# Ft. Worth, TX-Beaut. Male Golden in Shelter!!



## FinnTastic (Apr 20, 2009)

Golden Beginnings Golden Retriever Rescue

Home
Off topic, but I saw this on their website and it sickens me to think this is happening!
Warning - Golden Retrievers are showing up in rescues in the area with obvious signs of having been used as bait dogs for dog fighting. Be sure your yard is secure, lock the gate and do not leave your dog out when you are not at home. 

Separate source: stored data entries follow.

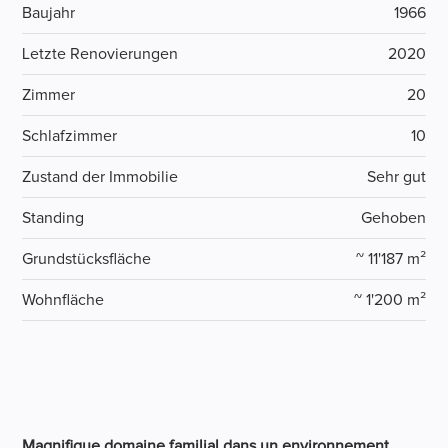
Baujahr
1966
Letzte Renovierungen
2020
Zimmer
20
Schlafzimmer
10
Zustand der Immobilie
Sehr gut
Standing
Gehoben
Grundstücksfläche
~ 11'187 m²
Wohnfläche
~ 1'200 m²
Magnifique domaine familial dans un environnement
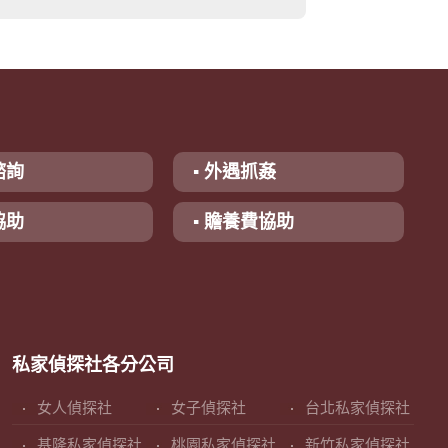
諮詢
▪ 外遇抓姦
協助
▪ 贍養費協助
私家偵探社各分公司
女人偵探社
女子偵探社
台北私家偵探社
基隆私家偵探社
桃園私家偵探社
新竹私家偵探社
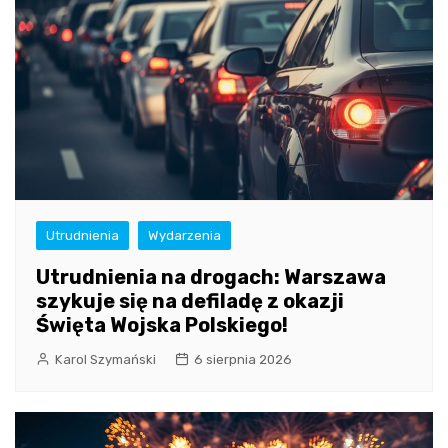
Utrudnienia
Wydarzenia
Utrudnienia na drogach: Warszawa
szykuje się na defiladę z okazji
Święta Wojska Polskiego!
Karol Szymański
6 sierpnia 2026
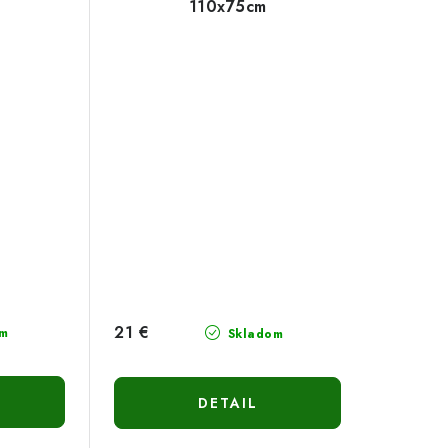
110x75cm
21 €
m
Skladom
DETAIL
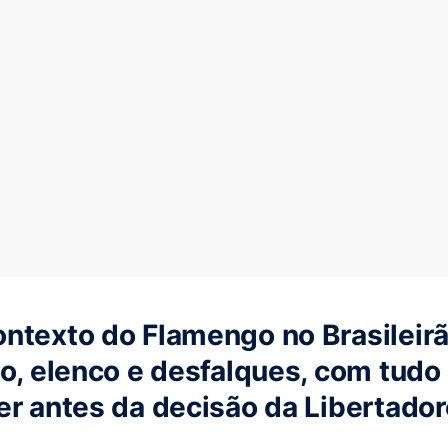
ntexto do Flamengo no Brasileirã
ão, elenco e desfalques, com tudo
er antes da decisão da Libertado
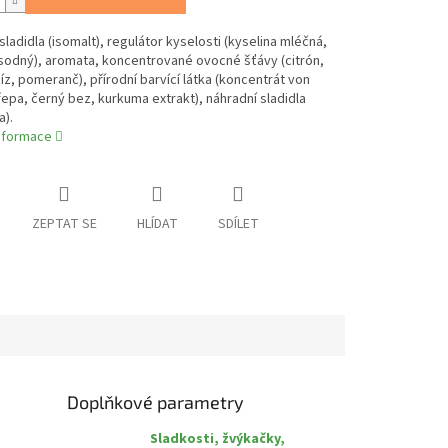
sladidla (isomalt), regulátor kyselosti (kyselina mléčná,
sodný), aromata, koncentrované ovocné šťávy (citrón,
íz, pomeranč), přírodní barvící látka (koncentrát von
epa, černý bez, kurkuma extrakt), náhradní sladidla
a).
informace
ZEPTAT SE
HLÍDAT
SDÍLET
Doplňkové parametry
Sladkosti, žvýkačky,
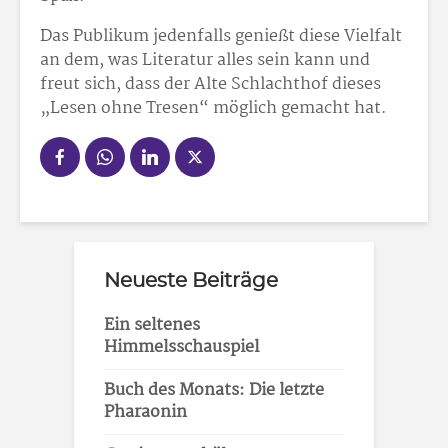
Das Publikum jedenfalls genießt diese Vielfalt
an dem, was Literatur alles sein kann und
freut sich, dass der Alte Schlachthof dieses
„Lesen ohne Tresen“ möglich gemacht hat.
Neueste Beiträge
Ein seltenes
Himmelsschauspiel
Buch des Monats: Die letzte
Pharaonin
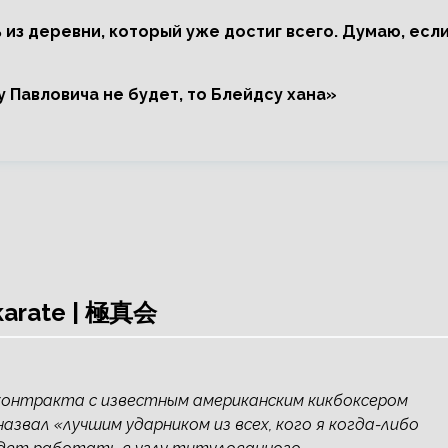
 из деревни, который уже достиг всего. Думаю, есл
у Павловича не будет, то Блейдсу хана»
 karate | 極真会
 контракта с известным американским кикбоксером
звал «лучшим ударником из всех, кого я когда-либо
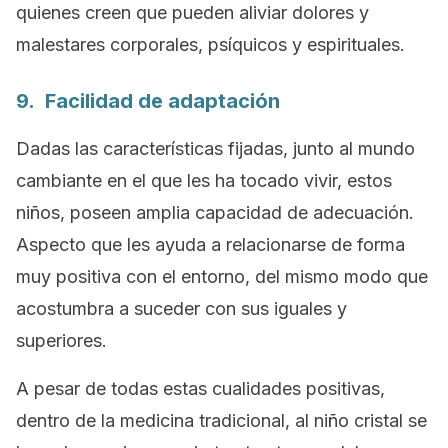
quienes creen que pueden aliviar dolores y
malestares corporales, psíquicos y espirituales.
9. Facilidad de adaptación
Dadas las características fijadas, junto al mundo
cambiante en el que les ha tocado vivir, estos
niños, poseen amplia capacidad de adecuación.
Aspecto que les ayuda a relacionarse de forma
muy positiva con el entorno, del mismo modo que
acostumbra a suceder con sus iguales y
superiores.
A pesar de todas estas cualidades positivas,
dentro de la medicina tradicional, al niño cristal se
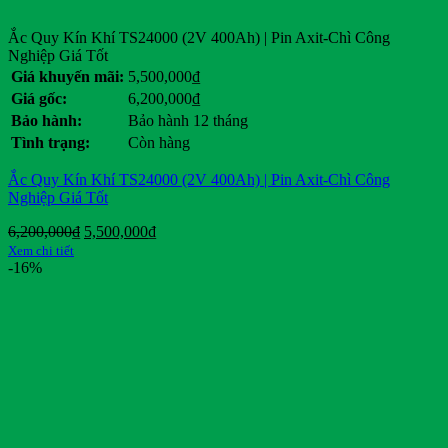
Ắc Quy Kín Khí TS24000 (2V 400Ah) | Pin Axit-Chì Công
Nghiệp Giá Tốt
Giá khuyến mãi:
5,500,000
₫
Giá gốc:
6,200,000
₫
Bảo hành:
Bảo hành 12 tháng
Tình trạng:
Còn hàng
Ắc Quy Kín Khí TS24000 (2V 400Ah) | Pin Axit-Chì Công
Nghiệp Giá Tốt
Giá
Giá
6,200,000
₫
5,500,000
₫
gốc
hiện
Xem chi tiết
là:
tại
-16%
6,200,000₫.
là:
5,500,000₫.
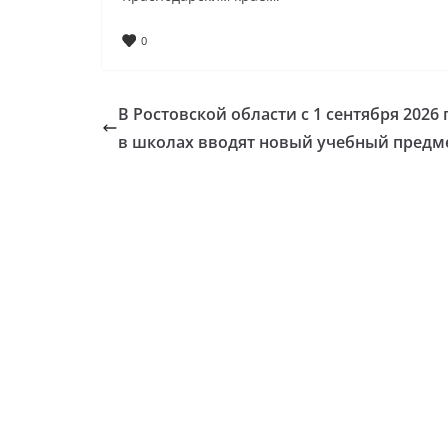
0
В Ростовской области с 1 сентября 2026 
в школах вводят новый учебный предм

The Golden Retriever Rescue of North Texas

I don't know where these are compared to the shelter, but I thought I would give them to you. I didn't contact any of them.


----------



## Karen519 (Aug 21, 2006)

*Finn*

Finn

Thanks for posting.


----------



## Karen519 (Aug 21, 2006)

*Emailed*

I emld. Golden Ret. Rescue of North Texax, too.


----------



## mylissyk (Feb 25, 2007)

Rescue has looked at him, unfortunately he is not a Golden. Something smaller, maybe a cocker mix, but breed rescue can't take him.


----------



## MyGoldenCharlie (Dec 4, 2007)

I hear this boy is still in shelter and time is up. Such confusion as to being golden or cocker.. some say petite golden others say cocker mix 

Does anyone have Texas contacts for all breed rescues that can help this boy ?


----------



## Karen519 (Aug 21, 2006)

*Very sad*

I just posted on Facebook that Golden Rescue went to see him and think he might be a cocker mix so asked that they contact Cocker Rescues or mixed breed rescues in Ft. Worth TX.

He surely is a beauty!


----------



## Karen519 (Aug 21, 2006)

*Cocker Rescue*

I emd. a Cocker Rescue in Ft. Worth.


----------



## Florabora22 (Nov 30, 2008)

He sure looks like he's mostly golden retriever to me.


----------